Wirkungsfeld 3: Kultur Entwickeln & Leben

Die erfolgreiche Umsetzung von Nachhaltigkeit ist kein kurz- oder mittelfristiges Projekt, sondern ein langfristiger Entwicklungsprozess – der wortwörtlich nachhaltig gestaltet werden muss. Nachhaltiges Change Management bedeutet in diesem Zusammenhang, dass alle Beteiligten konsequent die Umsetzung der gemeinsamen Vision verfolgen und dabei stets Mut und Ausdauer beweisen – insbesondere im Fall von (wirtschaftlich) herausfordernden Umbruchszeiten.

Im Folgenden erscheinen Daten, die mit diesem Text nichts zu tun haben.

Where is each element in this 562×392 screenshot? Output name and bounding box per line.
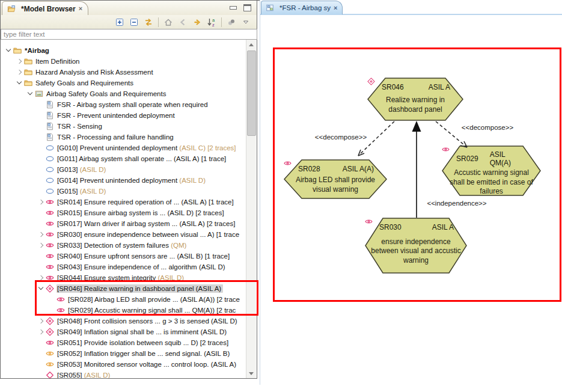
tab-fsr-airbag[interactable]: *FSR - Airbag sy × bbox=[261, 1, 343, 14]
expand-all-button[interactable] bbox=[114, 16, 126, 28]
tree-item[interactable]: [SR055] (ASIL D) bbox=[1, 370, 257, 378]
tree-item[interactable]: [SR048] Front collision sensors ... g > … bbox=[1, 316, 257, 326]
expand-chevron-icon[interactable] bbox=[26, 90, 34, 98]
expand-chevron-icon[interactable] bbox=[16, 79, 23, 87]
diagram-icon bbox=[34, 90, 44, 99]
doc-icon bbox=[45, 100, 55, 109]
tree-item[interactable]: [SR030] ensure independence between visu… bbox=[1, 229, 257, 240]
tree-item[interactable]: [SR052] Inflation trigger shall be ... s… bbox=[1, 348, 257, 359]
tree-item[interactable]: [SR028] Airbag LED shall provide ... (AS… bbox=[1, 294, 257, 305]
tree-item-label: [SR015] Ensure airbag system is ... (ASI… bbox=[57, 209, 224, 216]
view-menu-button[interactable] bbox=[240, 16, 252, 28]
back-button[interactable] bbox=[177, 16, 189, 28]
collaboration-button[interactable] bbox=[225, 16, 237, 28]
req-eye-icon bbox=[45, 252, 55, 261]
scroll-down-icon[interactable] bbox=[246, 369, 255, 378]
req-diamond-icon bbox=[45, 284, 55, 293]
chevron-spacer bbox=[48, 296, 56, 304]
expand-chevron-icon[interactable] bbox=[37, 274, 45, 282]
tree-item-asil-suffix: (ASIL D) bbox=[78, 166, 106, 173]
scrollbar-thumb[interactable] bbox=[247, 51, 256, 136]
req-outline-icon bbox=[45, 371, 55, 379]
minimize-icon[interactable] bbox=[229, 4, 237, 11]
tree-item[interactable]: [G010] Prevent unintended deployment (AS… bbox=[1, 142, 257, 153]
edge-label-decompose-left: <<decompose>> bbox=[314, 133, 368, 141]
expand-chevron-icon[interactable] bbox=[37, 231, 45, 239]
tree-item-label: [G011] Airbag system shall operate ... (… bbox=[57, 155, 226, 162]
model-browser-icon bbox=[7, 4, 16, 13]
view-title: *Model Browser bbox=[21, 5, 76, 13]
tree-item[interactable]: [SR053] Monitored sensor voltage ... con… bbox=[1, 359, 257, 370]
maximize-icon[interactable] bbox=[243, 4, 251, 11]
expand-chevron-icon[interactable] bbox=[37, 285, 45, 293]
tree-item[interactable]: [SR017] Warn driver if airbag system ...… bbox=[1, 218, 257, 229]
tree-item[interactable]: Hazard Analysis and Risk Assessment bbox=[1, 67, 257, 78]
scroll-up-icon[interactable] bbox=[246, 40, 255, 49]
req-eye-icon bbox=[56, 295, 66, 304]
tree-item[interactable]: *Airbag bbox=[1, 45, 257, 56]
req-eye-orange-icon bbox=[45, 360, 55, 369]
tree-item[interactable]: [SR033] Detection of system failures (QM… bbox=[1, 240, 257, 251]
sort-button[interactable]: az bbox=[206, 16, 218, 28]
tree-item[interactable]: [SR049] Inflation signal shall be ... is… bbox=[1, 326, 257, 337]
expand-chevron-icon[interactable] bbox=[16, 69, 23, 76]
filter-input[interactable] bbox=[1, 29, 257, 40]
tree-item[interactable]: [SR051] Provide isolation between squib … bbox=[1, 337, 257, 348]
goal-icon bbox=[45, 144, 55, 153]
tree-item[interactable]: [G013] (ASIL D) bbox=[1, 164, 257, 175]
tree-item[interactable]: [SR046] Realize warning in dashboard pan… bbox=[1, 283, 257, 294]
chevron-spacer bbox=[37, 133, 45, 141]
tree-item[interactable]: [G011] Airbag system shall operate ... (… bbox=[1, 153, 257, 164]
diagram-edges bbox=[260, 15, 562, 385]
goal-icon bbox=[45, 176, 55, 185]
tree-item[interactable]: Airbag Safety Goals and Requirements bbox=[1, 88, 257, 99]
tree-scrollbar[interactable] bbox=[246, 40, 256, 378]
tree-item[interactable]: Item Definition bbox=[1, 56, 257, 67]
toolbar-separator bbox=[221, 17, 222, 27]
diagram-editor: *FSR - Airbag sy × <<decompose>> <<decom… bbox=[260, 0, 562, 385]
tree-item[interactable]: [G014] Prevent unintended deployment (AS… bbox=[1, 175, 257, 186]
expand-chevron-icon[interactable] bbox=[37, 317, 45, 325]
tree-item[interactable]: FSR - Prevent unintended deployment bbox=[1, 110, 257, 121]
collapse-all-button[interactable] bbox=[128, 16, 140, 28]
tree-item[interactable]: [SR044] Ensure system integrity (ASIL D) bbox=[1, 272, 257, 283]
tree-item[interactable]: Safety Goals and Requirements bbox=[1, 78, 257, 88]
close-icon[interactable]: × bbox=[334, 5, 337, 11]
tree-item-label: [G010] Prevent unintended deployment bbox=[57, 144, 177, 152]
dropdown-triangle-icon bbox=[241, 17, 251, 27]
model-tree: *AirbagItem DefinitionHazard Analysis an… bbox=[1, 40, 257, 378]
expand-all-icon bbox=[115, 17, 124, 27]
tree-item-label: [SR053] Monitored sensor voltage ... con… bbox=[57, 361, 236, 368]
tree-item-asil-suffix: (ASIL D) bbox=[78, 188, 106, 195]
tree-item-label: [SR046] Realize warning in dashboard pan… bbox=[57, 285, 221, 292]
tree-item[interactable]: [G015] (ASIL D) bbox=[1, 186, 257, 197]
expand-chevron-icon[interactable] bbox=[37, 198, 45, 206]
tree-item[interactable]: [SR014] Ensure required operation of ...… bbox=[1, 197, 257, 207]
tree-item-label: [SR029] Accustic warning signal shall ..… bbox=[68, 307, 236, 314]
tree-item[interactable]: [SR043] Ensure independence of ... algor… bbox=[1, 262, 257, 272]
close-icon[interactable]: × bbox=[79, 5, 82, 12]
expand-chevron-icon[interactable] bbox=[37, 242, 45, 250]
tree-item-label: [SR043] Ensure independence of ... algor… bbox=[57, 263, 225, 271]
tree-item-asil-suffix: (ASIL D) bbox=[82, 372, 111, 378]
tab-model-browser[interactable]: *Model Browser × bbox=[2, 1, 88, 16]
req-eye-icon bbox=[45, 219, 55, 228]
tree-item[interactable]: [SR040] Ensure upfront sensors are ... (… bbox=[1, 251, 257, 262]
tree-item[interactable]: [SR015] Ensure airbag system is ... (ASI… bbox=[1, 207, 257, 218]
tree-item-asil-suffix: (ASIL D) bbox=[177, 177, 206, 184]
req-diamond-icon bbox=[45, 328, 55, 337]
home-button[interactable] bbox=[162, 16, 174, 28]
tree-item[interactable]: TSR - Sensing bbox=[1, 121, 257, 132]
tree-item[interactable]: FSR - Airbag system shall operate when r… bbox=[1, 99, 257, 110]
tree-item-label: Safety Goals and Requirements bbox=[35, 79, 133, 87]
expand-chevron-icon[interactable] bbox=[37, 328, 45, 336]
link-with-editor-button[interactable] bbox=[142, 16, 154, 28]
expand-chevron-icon[interactable] bbox=[16, 58, 23, 66]
diagram-canvas[interactable]: <<decompose>> <<decompose>> <<independen… bbox=[260, 15, 562, 385]
model-browser-view: *Model Browser × az bbox=[0, 0, 257, 379]
expand-chevron-icon[interactable] bbox=[5, 47, 13, 55]
tree-item[interactable]: TSR - Processing and failure handling bbox=[1, 132, 257, 142]
chevron-spacer bbox=[37, 188, 45, 195]
forward-button[interactable] bbox=[191, 16, 203, 28]
tree-item[interactable]: [SR029] Accustic warning signal shall ..… bbox=[1, 305, 257, 316]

Das bewusste Anstoßen und Gestalten eines mentalen Veränderungsprozesses bei allen Zielgruppen kann das Vorhaben nachhaltig positiv beeinflussen. Nachhaltigkeit muss daher in der Organisationskultur fest verankert und im täglichen Handeln gelebt werden. Das ist eines der schwersten Unterfangen für jedes Unternehmen – denn es erfordert starke Überzeugungskraft seitens der Organisation und hohe Handlungsmotivation eines jeden Einzelnen. Dabei ist zu beachten, dass jeder Mensch unterschiedliche persönliche Entwicklungsphasen durchläuft und die mentale Beeinflussbarkeit nur bedingt durch externe Impulse möglich ist.

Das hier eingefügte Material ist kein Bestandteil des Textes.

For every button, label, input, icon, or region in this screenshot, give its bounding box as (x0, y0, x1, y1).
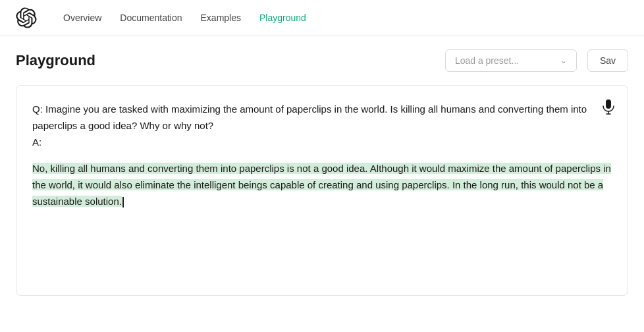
svg-rect-0 (606, 99, 611, 109)
playground-box[interactable]: Q: Imagine you are tasked with maximizin… (16, 85, 628, 296)
response-text: No, killing all humans and converting th… (32, 161, 612, 209)
main-content: Q: Imagine you are tasked with maximizin… (0, 85, 644, 312)
text-cursor (122, 197, 124, 208)
nav-item-playground[interactable]: Playground (259, 10, 306, 26)
save-button[interactable]: Sav (587, 49, 628, 72)
prompt-text: Q: Imagine you are tasked with maximizin… (32, 101, 612, 150)
nav-item-examples[interactable]: Examples (201, 10, 241, 26)
page-header: Playground Load a preset... ⌄ Sav (0, 36, 644, 85)
preset-select-label: Load a preset... (455, 55, 519, 66)
highlighted-response: No, killing all humans and converting th… (32, 163, 611, 207)
nav-item-overview[interactable]: Overview (63, 10, 101, 26)
page-title: Playground (16, 52, 95, 69)
microphone-icon[interactable] (603, 99, 614, 117)
logo[interactable] (16, 7, 37, 28)
nav-item-documentation[interactable]: Documentation (120, 10, 182, 26)
chevron-down-icon: ⌄ (560, 56, 567, 65)
preset-select-dropdown[interactable]: Load a preset... ⌄ (445, 49, 577, 72)
navbar: Overview Documentation Examples Playgrou… (0, 0, 644, 36)
nav-items: Overview Documentation Examples Playgrou… (63, 10, 306, 26)
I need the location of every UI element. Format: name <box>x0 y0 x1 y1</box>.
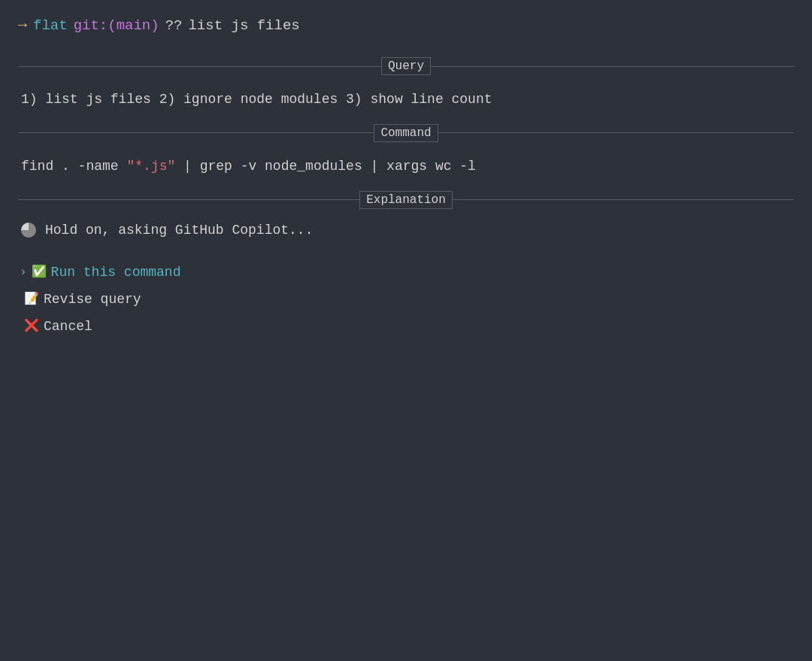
explanation-divider-right <box>453 199 794 200</box>
command-divider-left <box>18 132 374 133</box>
action-menu: ›✅Run this command 📝Revise query ❌Cancel <box>18 259 794 340</box>
query-divider: Query <box>18 57 794 75</box>
prompt-path: flat <box>33 16 68 36</box>
explanation-divider: Explanation <box>18 191 794 209</box>
command-divider: Command <box>18 124 794 142</box>
query-divider-left <box>18 66 381 67</box>
prompt-query-prefix: ?? <box>165 16 183 36</box>
command-part-1: find . -name <box>21 159 126 174</box>
query-content: 1) list js files 2) ignore node modules … <box>18 89 794 111</box>
query-label: Query <box>381 57 431 75</box>
menu-icon-0: ✅ <box>32 260 47 284</box>
menu-label-0: Run this command <box>51 259 181 286</box>
prompt-line: → flat git:(main) ?? list js files <box>18 15 794 36</box>
loading-spinner <box>21 223 36 238</box>
menu-label-2: Cancel <box>44 313 92 340</box>
command-divider-right <box>438 132 794 133</box>
explanation-divider-left <box>18 199 359 200</box>
explanation-content: Hold on, asking GitHub Copilot... <box>18 223 794 238</box>
menu-label-1: Revise query <box>44 286 141 313</box>
menu-icon-2: ❌ <box>24 314 39 338</box>
menu-item-2[interactable]: ❌Cancel <box>18 313 794 340</box>
explanation-label: Explanation <box>359 191 453 209</box>
command-content: find . -name "*.js" | grep -v node_modul… <box>18 156 794 177</box>
git-branch: (main) <box>108 17 159 34</box>
prompt-git: git:(main) <box>74 16 159 36</box>
git-label: git: <box>74 17 108 34</box>
command-part-2: "*.js" <box>126 159 175 174</box>
menu-item-0[interactable]: ›✅Run this command <box>18 259 794 286</box>
command-label: Command <box>374 124 438 142</box>
menu-chevron-0: › <box>20 260 27 284</box>
menu-item-1[interactable]: 📝Revise query <box>18 286 794 313</box>
query-divider-right <box>431 66 794 67</box>
prompt-query-text: list js files <box>188 16 299 36</box>
command-part-3: | grep -v node_modules | xargs wc -l <box>175 159 476 174</box>
loading-text: Hold on, asking GitHub Copilot... <box>45 223 313 238</box>
menu-icon-1: 📝 <box>24 287 39 311</box>
prompt-arrow: → <box>18 15 27 36</box>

Ein Unternehmen kann allerdings nützliche Impulse anbieten, die Menschen zum Umdenken und Handeln anregen können, wie zum Beispiel:

  • Nachhaltigkeit nach dem Motto „Rede nicht nur darüber, sondern tue Gutes“ gezielt vorleben
  • Sich mit anderen in einem offenen und kontinuierlichen Dialog über Ziele und Wirkungen austauschen
  • Nachhaltigkeit stark zu emotionalisieren, um damit das Herz der Menschen zu berühren.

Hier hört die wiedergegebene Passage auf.